__Aim of the exercise__.
All of the data below should be written out again exactly.

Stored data
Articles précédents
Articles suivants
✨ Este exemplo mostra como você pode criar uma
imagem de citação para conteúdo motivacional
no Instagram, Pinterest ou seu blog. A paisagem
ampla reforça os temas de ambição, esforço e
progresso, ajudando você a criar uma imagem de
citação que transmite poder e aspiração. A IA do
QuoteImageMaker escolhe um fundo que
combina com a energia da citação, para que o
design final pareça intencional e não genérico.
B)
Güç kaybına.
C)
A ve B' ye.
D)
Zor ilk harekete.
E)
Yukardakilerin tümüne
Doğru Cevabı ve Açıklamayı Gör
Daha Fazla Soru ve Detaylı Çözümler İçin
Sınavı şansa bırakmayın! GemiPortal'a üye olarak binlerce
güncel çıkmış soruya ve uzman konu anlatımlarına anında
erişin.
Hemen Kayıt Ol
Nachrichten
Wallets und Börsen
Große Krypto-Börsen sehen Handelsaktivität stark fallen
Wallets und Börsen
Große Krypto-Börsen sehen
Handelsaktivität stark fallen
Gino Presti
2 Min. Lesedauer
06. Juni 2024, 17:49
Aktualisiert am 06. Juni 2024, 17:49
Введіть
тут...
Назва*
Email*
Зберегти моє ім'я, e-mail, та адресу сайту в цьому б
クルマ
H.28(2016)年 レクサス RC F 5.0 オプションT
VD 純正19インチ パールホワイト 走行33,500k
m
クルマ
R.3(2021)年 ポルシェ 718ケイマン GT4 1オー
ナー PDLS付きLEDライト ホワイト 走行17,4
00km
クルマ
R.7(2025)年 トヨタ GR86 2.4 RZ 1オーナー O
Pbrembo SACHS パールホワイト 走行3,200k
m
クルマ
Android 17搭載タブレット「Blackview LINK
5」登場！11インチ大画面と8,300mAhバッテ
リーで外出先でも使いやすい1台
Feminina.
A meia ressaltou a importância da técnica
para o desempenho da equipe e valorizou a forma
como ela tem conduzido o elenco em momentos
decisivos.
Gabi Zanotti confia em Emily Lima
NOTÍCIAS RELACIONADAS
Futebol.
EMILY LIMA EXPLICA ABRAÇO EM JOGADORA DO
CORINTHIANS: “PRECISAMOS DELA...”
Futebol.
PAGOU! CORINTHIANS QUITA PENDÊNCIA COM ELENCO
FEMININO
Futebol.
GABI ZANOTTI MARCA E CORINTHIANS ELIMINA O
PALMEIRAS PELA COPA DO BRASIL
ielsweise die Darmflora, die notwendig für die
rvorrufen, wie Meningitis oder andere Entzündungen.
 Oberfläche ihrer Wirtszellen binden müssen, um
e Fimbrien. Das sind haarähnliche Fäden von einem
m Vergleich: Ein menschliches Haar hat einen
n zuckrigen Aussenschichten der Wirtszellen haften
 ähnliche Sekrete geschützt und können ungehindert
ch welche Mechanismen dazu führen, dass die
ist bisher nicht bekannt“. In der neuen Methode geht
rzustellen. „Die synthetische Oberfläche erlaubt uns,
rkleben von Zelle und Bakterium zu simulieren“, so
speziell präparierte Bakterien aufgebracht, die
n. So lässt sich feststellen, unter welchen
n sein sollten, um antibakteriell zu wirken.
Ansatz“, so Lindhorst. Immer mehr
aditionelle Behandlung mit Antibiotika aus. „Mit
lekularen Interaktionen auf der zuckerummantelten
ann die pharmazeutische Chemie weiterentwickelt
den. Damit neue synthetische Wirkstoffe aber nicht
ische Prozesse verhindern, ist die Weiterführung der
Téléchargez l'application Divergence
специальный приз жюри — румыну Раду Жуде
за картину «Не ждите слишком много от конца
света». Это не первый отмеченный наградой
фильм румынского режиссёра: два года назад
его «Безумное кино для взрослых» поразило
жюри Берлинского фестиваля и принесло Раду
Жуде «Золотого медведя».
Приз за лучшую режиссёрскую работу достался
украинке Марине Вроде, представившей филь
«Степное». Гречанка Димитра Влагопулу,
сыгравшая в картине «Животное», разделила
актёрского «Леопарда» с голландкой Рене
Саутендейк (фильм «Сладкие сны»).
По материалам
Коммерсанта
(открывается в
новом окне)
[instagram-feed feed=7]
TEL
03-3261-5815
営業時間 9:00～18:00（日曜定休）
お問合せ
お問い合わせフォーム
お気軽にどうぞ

__Result for this exercise__.
Articles précédents
Articles suivants
✨ Este exemplo mostra como você pode criar uma
imagem de citação para conteúdo motivacional
no Instagram, Pinterest ou seu blog. A paisagem
ampla reforça os temas de ambição, esforço e
progresso, ajudando você a criar uma imagem de
citação que transmite poder e aspiração. A IA do
QuoteImageMaker escolhe um fundo que
combina com a energia da citação, para que o
design final pareça intencional e não genérico.
B)
Güç kaybına.
C)
A ve B' ye.
D)
Zor ilk harekete.
E)
Yukardakilerin tümüne
Doğru Cevabı ve Açıklamayı Gör
Daha Fazla Soru ve Detaylı Çözümler İçin
Sınavı şansa bırakmayın! GemiPortal'a üye olarak binlerce
güncel çıkmış soruya ve uzman konu anlatımlarına anında
erişin.
Hemen Kayıt Ol
Nachrichten
Wallets und Börsen
Große Krypto-Börsen sehen Handelsaktivität stark fallen
Wallets und Börsen
Große Krypto-Börsen sehen
Handelsaktivität stark fallen
Gino Presti
2 Min. Lesedauer
06. Juni 2024, 17:49
Aktualisiert am 06. Juni 2024, 17:49
Введіть
тут...
Назва*
Email*
Зберегти моє ім'я, e-mail, та адресу сайту в цьому б
クルマ
H.28(2016)年 レクサス RC F 5.0 オプションT
VD 純正19インチ パールホワイト 走行33,500k
m
クルマ
R.3(2021)年 ポルシェ 718ケイマン GT4 1オー
ナー PDLS付きLEDライト ホワイト 走行17,4
00km
クルマ
R.7(2025)年 トヨタ GR86 2.4 RZ 1オーナー O
Pbrembo SACHS パールホワイト 走行3,200k
m
クルマ
Android 17搭載タブレット「Blackview LINK
5」登場！11インチ大画面と8,300mAhバッテ
リーで外出先でも使いやすい1台
Feminina.
A meia ressaltou a importância da técnica
para o desempenho da equipe e valorizou a forma
como ela tem conduzido o elenco em momentos
decisivos.
Gabi Zanotti confia em Emily Lima
NOTÍCIAS RELACIONADAS
Futebol.
EMILY LIMA EXPLICA ABRAÇO EM JOGADORA DO
CORINTHIANS: “PRECISAMOS DELA...”
Futebol.
PAGOU! CORINTHIANS QUITA PENDÊNCIA COM ELENCO
FEMININO
Futebol.
GABI ZANOTTI MARCA E CORINTHIANS ELIMINA O
PALMEIRAS PELA COPA DO BRASIL
ielsweise die Darmflora, die notwendig für die
rvorrufen, wie Meningitis oder andere Entzündungen.
 Oberfläche ihrer Wirtszellen binden müssen, um
e Fimbrien. Das sind haarähnliche Fäden von einem
m Vergleich: Ein menschliches Haar hat einen
n zuckrigen Aussenschichten der Wirtszellen haften
 ähnliche Sekrete geschützt und können ungehindert
ch welche Mechanismen dazu führen, dass die
ist bisher nicht bekannt“. In der neuen Methode geht
rzustellen. „Die synthetische Oberfläche erlaubt uns,
rkleben von Zelle und Bakterium zu simulieren“, so
speziell präparierte Bakterien aufgebracht, die
n. So lässt sich feststellen, unter welchen
n sein sollten, um antibakteriell zu wirken.
Ansatz“, so Lindhorst. Immer mehr
aditionelle Behandlung mit Antibiotika aus. „Mit
lekularen Interaktionen auf der zuckerummantelten
ann die pharmazeutische Chemie weiterentwickelt
den. Damit neue synthetische Wirkstoffe aber nicht
ische Prozesse verhindern, ist die Weiterführung der
Téléchargez l'application Divergence
специальный приз жюри — румыну Раду Жуде
за картину «Не ждите слишком много от конца
света». Это не первый отмеченный наградой
фильм румынского режиссёра: два года назад
его «Безумное кино для взрослых» поразило
жюри Берлинского фестиваля и принесло Раду
Жуде «Золотого медведя».
Приз за лучшую режиссёрскую работу достался
украинке Марине Вроде, представившей филь
«Степное». Гречанка Димитра Влагопулу,
сыгравшая в картине «Животное», разделила
актёрского «Леопарда» с голландкой Рене
Саутендейк (фильм «Сладкие сны»).
По материалам
Коммерсанта
(открывается в
новом окне)
[instagram-feed feed=7]
TEL
03-3261-5815
営業時間 9:00～18:00（日曜定休）
お問合せ
お問い合わせフォーム
お気軽にどうぞ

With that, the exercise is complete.